### Action item:
Each of the records must appear again, exactly as it was written.

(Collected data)

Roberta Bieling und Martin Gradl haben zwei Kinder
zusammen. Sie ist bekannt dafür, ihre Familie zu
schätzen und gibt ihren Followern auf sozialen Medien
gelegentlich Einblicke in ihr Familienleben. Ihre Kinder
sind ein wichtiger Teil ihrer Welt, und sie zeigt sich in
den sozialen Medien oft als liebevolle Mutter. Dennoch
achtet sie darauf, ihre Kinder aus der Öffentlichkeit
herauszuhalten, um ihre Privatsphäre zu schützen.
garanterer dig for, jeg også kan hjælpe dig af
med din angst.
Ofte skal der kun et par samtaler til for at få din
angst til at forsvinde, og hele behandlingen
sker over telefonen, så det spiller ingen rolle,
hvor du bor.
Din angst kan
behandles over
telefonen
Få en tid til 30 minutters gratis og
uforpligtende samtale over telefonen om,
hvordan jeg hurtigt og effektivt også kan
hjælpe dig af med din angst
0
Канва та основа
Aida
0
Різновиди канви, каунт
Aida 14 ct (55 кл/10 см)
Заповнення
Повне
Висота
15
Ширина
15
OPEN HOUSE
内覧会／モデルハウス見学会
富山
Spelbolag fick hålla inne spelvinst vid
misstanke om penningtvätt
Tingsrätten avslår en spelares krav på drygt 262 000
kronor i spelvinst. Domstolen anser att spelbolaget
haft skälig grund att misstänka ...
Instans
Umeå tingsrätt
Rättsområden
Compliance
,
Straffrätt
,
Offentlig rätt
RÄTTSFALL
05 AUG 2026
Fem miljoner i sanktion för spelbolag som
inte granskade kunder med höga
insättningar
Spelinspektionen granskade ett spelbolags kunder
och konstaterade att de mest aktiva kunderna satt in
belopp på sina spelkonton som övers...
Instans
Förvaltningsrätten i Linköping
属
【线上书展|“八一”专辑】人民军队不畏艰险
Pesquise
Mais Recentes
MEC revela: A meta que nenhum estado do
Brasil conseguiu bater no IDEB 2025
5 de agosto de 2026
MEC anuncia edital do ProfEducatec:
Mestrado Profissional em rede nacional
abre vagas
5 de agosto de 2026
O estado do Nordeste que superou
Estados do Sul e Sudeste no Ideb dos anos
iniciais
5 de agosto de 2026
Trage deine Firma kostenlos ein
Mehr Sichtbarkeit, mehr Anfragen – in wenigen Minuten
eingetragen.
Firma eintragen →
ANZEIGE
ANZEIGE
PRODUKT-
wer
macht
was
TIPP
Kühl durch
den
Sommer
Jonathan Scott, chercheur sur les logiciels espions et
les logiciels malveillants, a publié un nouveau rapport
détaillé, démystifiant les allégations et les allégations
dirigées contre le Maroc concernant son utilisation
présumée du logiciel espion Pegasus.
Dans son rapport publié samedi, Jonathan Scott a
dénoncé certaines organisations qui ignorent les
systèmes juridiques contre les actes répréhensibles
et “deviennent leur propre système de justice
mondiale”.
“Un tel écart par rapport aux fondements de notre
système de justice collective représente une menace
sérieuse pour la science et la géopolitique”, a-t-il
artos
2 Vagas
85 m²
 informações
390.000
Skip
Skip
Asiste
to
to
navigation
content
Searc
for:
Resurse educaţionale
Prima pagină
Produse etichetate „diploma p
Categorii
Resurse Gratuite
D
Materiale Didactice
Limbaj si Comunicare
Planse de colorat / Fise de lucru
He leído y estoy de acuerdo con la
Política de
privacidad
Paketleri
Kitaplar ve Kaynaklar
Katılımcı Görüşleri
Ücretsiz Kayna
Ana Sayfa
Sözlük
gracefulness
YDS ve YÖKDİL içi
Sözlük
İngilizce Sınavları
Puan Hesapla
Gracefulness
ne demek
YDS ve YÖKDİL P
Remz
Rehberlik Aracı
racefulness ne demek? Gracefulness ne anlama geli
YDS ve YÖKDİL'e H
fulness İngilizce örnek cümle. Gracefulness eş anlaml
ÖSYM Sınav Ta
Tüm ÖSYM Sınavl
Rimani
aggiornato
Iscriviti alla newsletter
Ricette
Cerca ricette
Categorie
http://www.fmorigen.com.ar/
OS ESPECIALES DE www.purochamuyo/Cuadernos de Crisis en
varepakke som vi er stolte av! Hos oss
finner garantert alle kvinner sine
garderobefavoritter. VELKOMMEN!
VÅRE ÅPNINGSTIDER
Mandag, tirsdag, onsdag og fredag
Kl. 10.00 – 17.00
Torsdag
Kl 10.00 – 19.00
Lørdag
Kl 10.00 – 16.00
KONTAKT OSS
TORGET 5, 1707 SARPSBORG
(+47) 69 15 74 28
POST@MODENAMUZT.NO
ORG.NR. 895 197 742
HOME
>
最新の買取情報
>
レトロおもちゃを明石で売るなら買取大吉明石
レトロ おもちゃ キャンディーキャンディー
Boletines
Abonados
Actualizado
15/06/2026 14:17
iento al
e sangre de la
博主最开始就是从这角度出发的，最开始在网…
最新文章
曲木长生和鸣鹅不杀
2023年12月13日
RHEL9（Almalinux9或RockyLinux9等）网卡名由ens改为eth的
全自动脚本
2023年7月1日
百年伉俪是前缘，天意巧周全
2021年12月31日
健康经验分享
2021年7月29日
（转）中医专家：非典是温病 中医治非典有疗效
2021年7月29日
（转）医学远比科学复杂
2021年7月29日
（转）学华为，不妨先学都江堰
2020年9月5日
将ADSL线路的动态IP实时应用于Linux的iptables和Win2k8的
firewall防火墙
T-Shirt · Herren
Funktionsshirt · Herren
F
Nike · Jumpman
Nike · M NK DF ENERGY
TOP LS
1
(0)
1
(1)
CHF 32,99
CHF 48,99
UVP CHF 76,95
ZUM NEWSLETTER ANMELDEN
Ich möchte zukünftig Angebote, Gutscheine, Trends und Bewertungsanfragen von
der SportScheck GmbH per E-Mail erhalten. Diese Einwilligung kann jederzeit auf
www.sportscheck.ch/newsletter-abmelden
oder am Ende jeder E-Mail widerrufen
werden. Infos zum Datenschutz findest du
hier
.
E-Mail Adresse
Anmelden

### Reply:
Roberta Bieling und Martin Gradl haben zwei Kinder
zusammen. Sie ist bekannt dafür, ihre Familie zu
schätzen und gibt ihren Followern auf sozialen Medien
gelegentlich Einblicke in ihr Familienleben. Ihre Kinder
sind ein wichtiger Teil ihrer Welt, und sie zeigt sich in
den sozialen Medien oft als liebevolle Mutter. Dennoch
achtet sie darauf, ihre Kinder aus der Öffentlichkeit
herauszuhalten, um ihre Privatsphäre zu schützen.
garanterer dig for, jeg også kan hjælpe dig af
med din angst.
Ofte skal der kun et par samtaler til for at få din
angst til at forsvinde, og hele behandlingen
sker over telefonen, så det spiller ingen rolle,
hvor du bor.
Din angst kan
behandles over
telefonen
Få en tid til 30 minutters gratis og
uforpligtende samtale over telefonen om,
hvordan jeg hurtigt og effektivt også kan
hjælpe dig af med din angst
0
Канва та основа
Aida
0
Різновиди канви, каунт
Aida 14 ct (55 кл/10 см)
Заповнення
Повне
Висота
15
Ширина
15
OPEN HOUSE
内覧会／モデルハウス見学会
富山
Spelbolag fick hålla inne spelvinst vid
misstanke om penningtvätt
Tingsrätten avslår en spelares krav på drygt 262 000
kronor i spelvinst. Domstolen anser att spelbolaget
haft skälig grund att misstänka ...
Instans
Umeå tingsrätt
Rättsområden
Compliance
,
Straffrätt
,
Offentlig rätt
RÄTTSFALL
05 AUG 2026
Fem miljoner i sanktion för spelbolag som
inte granskade kunder med höga
insättningar
Spelinspektionen granskade ett spelbolags kunder
och konstaterade att de mest aktiva kunderna satt in
belopp på sina spelkonton som övers...
Instans
Förvaltningsrätten i Linköping
属
【线上书展|“八一”专辑】人民军队不畏艰险
Pesquise
Mais Recentes
MEC revela: A meta que nenhum estado do
Brasil conseguiu bater no IDEB 2025
5 de agosto de 2026
MEC anuncia edital do ProfEducatec:
Mestrado Profissional em rede nacional
abre vagas
5 de agosto de 2026
O estado do Nordeste que superou
Estados do Sul e Sudeste no Ideb dos anos
iniciais
5 de agosto de 2026
Trage deine Firma kostenlos ein
Mehr Sichtbarkeit, mehr Anfragen – in wenigen Minuten
eingetragen.
Firma eintragen →
ANZEIGE
ANZEIGE
PRODUKT-
wer
macht
was
TIPP
Kühl durch
den
Sommer
Jonathan Scott, chercheur sur les logiciels espions et
les logiciels malveillants, a publié un nouveau rapport
détaillé, démystifiant les allégations et les allégations
dirigées contre le Maroc concernant son utilisation
présumée du logiciel espion Pegasus.
Dans son rapport publié samedi, Jonathan Scott a
dénoncé certaines organisations qui ignorent les
systèmes juridiques contre les actes répréhensibles
et “deviennent leur propre système de justice
mondiale”.
“Un tel écart par rapport aux fondements de notre
système de justice collective représente une menace
sérieuse pour la science et la géopolitique”, a-t-il
artos
2 Vagas
85 m²
 informações
390.000
Skip
Skip
Asiste
to
to
navigation
content
Searc
for:
Resurse educaţionale
Prima pagină
Produse etichetate „diploma p
Categorii
Resurse Gratuite
D
Materiale Didactice
Limbaj si Comunicare
Planse de colorat / Fise de lucru
He leído y estoy de acuerdo con la
Política de
privacidad
Paketleri
Kitaplar ve Kaynaklar
Katılımcı Görüşleri
Ücretsiz Kayna
Ana Sayfa
Sözlük
gracefulness
YDS ve YÖKDİL içi
Sözlük
İngilizce Sınavları
Puan Hesapla
Gracefulness
ne demek
YDS ve YÖKDİL P
Remz
Rehberlik Aracı
racefulness ne demek? Gracefulness ne anlama geli
YDS ve YÖKDİL'e H
fulness İngilizce örnek cümle. Gracefulness eş anlaml
ÖSYM Sınav Ta
Tüm ÖSYM Sınavl
Rimani
aggiornato
Iscriviti alla newsletter
Ricette
Cerca ricette
Categorie
http://www.fmorigen.com.ar/
OS ESPECIALES DE www.purochamuyo/Cuadernos de Crisis en
varepakke som vi er stolte av! Hos oss
finner garantert alle kvinner sine
garderobefavoritter. VELKOMMEN!
VÅRE ÅPNINGSTIDER
Mandag, tirsdag, onsdag og fredag
Kl. 10.00 – 17.00
Torsdag
Kl 10.00 – 19.00
Lørdag
Kl 10.00 – 16.00
KONTAKT OSS
TORGET 5, 1707 SARPSBORG
(+47) 69 15 74 28
POST@MODENAMUZT.NO
ORG.NR. 895 197 742
HOME
>
最新の買取情報
>
レトロおもちゃを明石で売るなら買取大吉明石
レトロ おもちゃ キャンディーキャンディー
Boletines
Abonados
Actualizado
15/06/2026 14:17
iento al
e sangre de la
博主最开始就是从这角度出发的，最开始在网…
最新文章
曲木长生和鸣鹅不杀
2023年12月13日
RHEL9（Almalinux9或RockyLinux9等）网卡名由ens改为eth的
全自动脚本
2023年7月1日
百年伉俪是前缘，天意巧周全
2021年12月31日
健康经验分享
2021年7月29日
（转）中医专家：非典是温病 中医治非典有疗效
2021年7月29日
（转）医学远比科学复杂
2021年7月29日
（转）学华为，不妨先学都江堰
2020年9月5日
将ADSL线路的动态IP实时应用于Linux的iptables和Win2k8的
firewall防火墙
T-Shirt · Herren
Funktionsshirt · Herren
F
Nike · Jumpman
Nike · M NK DF ENERGY
TOP LS
1
(0)
1
(1)
CHF 32,99
CHF 48,99
UVP CHF 76,95
ZUM NEWSLETTER ANMELDEN
Ich möchte zukünftig Angebote, Gutscheine, Trends und Bewertungsanfragen von
der SportScheck GmbH per E-Mail erhalten. Diese Einwilligung kann jederzeit auf
www.sportscheck.ch/newsletter-abmelden
oder am Ende jeder E-Mail widerrufen
werden. Infos zum Datenschutz findest du
hier
.
E-Mail Adresse
Anmelden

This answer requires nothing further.